Report on ERB work last week from Steven J. DeRose on 1997-06-11 (w3c-sgml-wg@w3.org from June 1997)

From: Steven J. DeRose <sjd@eps.inso.com>
Date: Wed, 11 Jun 1997 13:11:39 -0400
To: w3c-sgml-wg@w3.org
Message-Id: <2.2.32.19970611171139.00c4b8e8@pop>
(sorry this took a while to get through -- phoneline probs while out of country)

The ERB met last week with Bosak, Bray, Clark, Connolly, DeRose, Hollander,
Kimber, Magliery, Maler, Paoli, Sperberg-McQueen and Wood present.

We set as agenda resolving several summary questions under discussion.

Link decisions: 1. syntax

None of the 9 syntactic options in question for distinguishing "HERE" as the
EPN keyword from "HERE" as an ID in a URL found enthusiastic support, though
several seemed acceptable. James introduced a tenth suggestion, namely to
require an empty parameter list after those EPN keywords that do not already
require them. For example:

   HERE    is an ID
   HERE()  is an extended pointer

This met with immediate enthusiasm for several reasons, including that it
increases the consistency of EPN itself and appears to be easy to
teach/learn/implement/document. This option was unanimously approved.

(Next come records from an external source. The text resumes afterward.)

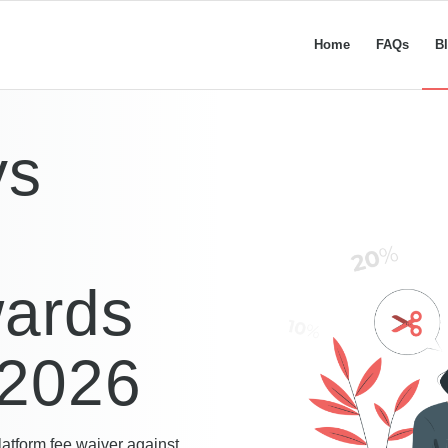
Home
FAQs
B
vs
:
wards
 2026
latform fee waiver against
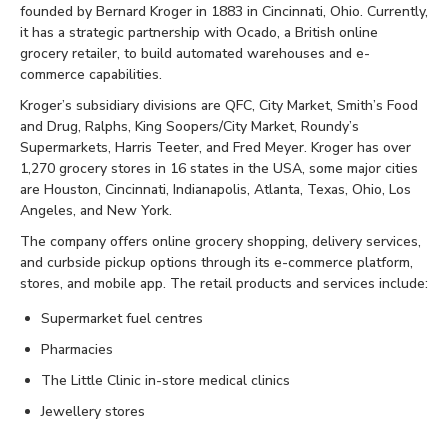
founded by Bernard Kroger in 1883 in Cincinnati, Ohio. Currently,
it has a strategic partnership with Ocado, a British online
grocery retailer, to build automated warehouses and e-
commerce capabilities.
Kroger’s subsidiary divisions are QFC, City Market, Smith’s Food
and Drug, Ralphs, King Soopers/City Market, Roundy’s
Supermarkets, Harris Teeter, and Fred Meyer. Kroger has over
1,270 grocery stores in 16 states in the USA, some major cities
are Houston, Cincinnati, Indianapolis, Atlanta, Texas, Ohio, Los
Angeles, and New York.
The company offers online grocery shopping, delivery services,
and curbside pickup options through its e-commerce platform,
stores, and mobile app. The retail products and services include:
Supermarket fuel centres
Pharmacies
The Little Clinic in-store medical clinics
Jewellery stores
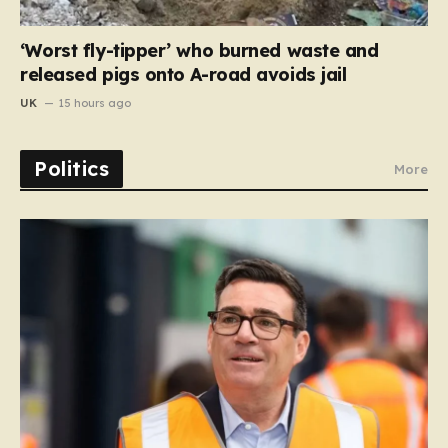
‘Worst fly-tipper’ who burned waste and
released pigs onto A-road avoids jail
UK
15 hours ago
Politics
More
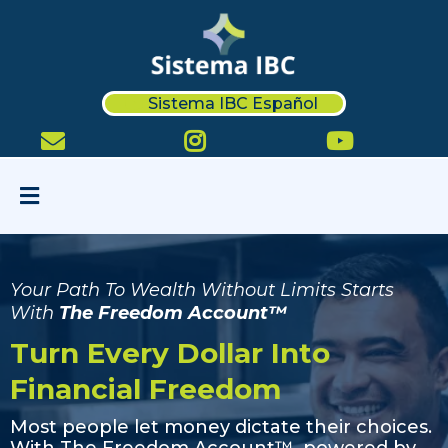
Sistema IBC Español
Your Path To Wealth Without Limits Starts
With
The Freedom Account™
Turn Every Dollar Into
Financial Freedom
Most people let money dictate their choices.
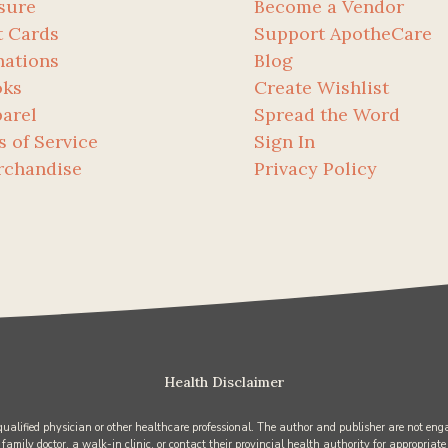
sure
Become a Vendor
t Cards
Support ApotheCare
ations
Blog
oks
Create Wishlist
arel
Spread the Word
s of Service
Sign In
rchandise
Privacy Policy
Health Disclaimer
 qualified physician or other healthcare professional. The author and publisher are not enga
 family doctor, a walk-in clinic, or contact their provincial health authority for appropriate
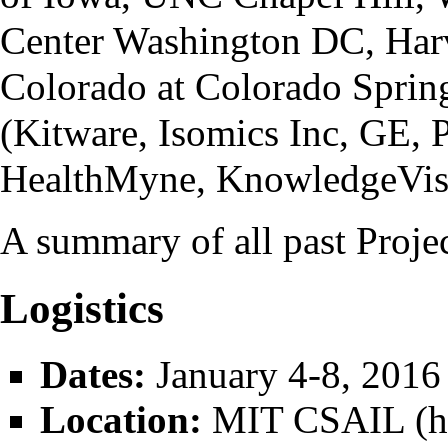
Center Washington DC, Harv
Colorado at Colorado Sprin
(Kitware, Isomics Inc, GE, 
HealthMyne, KnowledgeVis
A
summary
of all past Proje
Logistics
Dates:
January 4-8, 2016
Location:
MIT CSAIL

Link decisions: 2. Pseudo-elements

Discussion involved several aspects of the problem of whether to count
pseudo-elements.

<NOTE TYPE="terminological">
A pseudo-element is a portion of #PCDATA content uninterrupted by markup. 
A "real" element in contrast, is one that has a GI.
"Subelement addressing" involves addresses like "the third word".
</NOTE>

Whitespace relates to both pseudo-element and sub-element addressing. We
tabled the pseudoelement issue to discuss how the SGML TC changes re.
whitespace relates. The result was RE deleta est as reported
already by Michael.

Returning to the pseudo-element question, we noted that the removal of
ambiguity about the *presense* of whitespace removes ambiguity in *how* to
count pseudo-elements (though not about *whether* to).

The great cost of not counting pseudo-elements is that then you cannot
address them. It was pointed out that *if* you do still allow sub-element
addressing (such as character offsets into #PCDATA), you can get at
pseudo-elements that way, but that character counting across markup
boundaries is itself complex and relatively fragile. It also imposes a
subtle incompatiblity with HyTime and with TEI pointers (and not just for
CHILD, but for several other keywords including complex cases such as
PRECEDING and DESCENDENT).

After much discussion the ERB is leaning toward a proposal under which both
options are available to the user, distinguished by the GI parameter. This
has not been voted, but seems at this time to be the best compromise. Thus:

   CHILD (3)       locates the 3rd real subelement
   CHILD (3 *)     locates the 3rd real subelement
   CHILD (3 !)     locates the 3rd real or pseudo subelement

(the particular reserved value to flag the last case is to be determined;
"!" is merely for illustration).

The approach was also suggested, that pseudo-elements consisting *only* of
whitespace not be counted. This may enhance intuitiveness and compatibility
with SGML systems that do not yet support the TC.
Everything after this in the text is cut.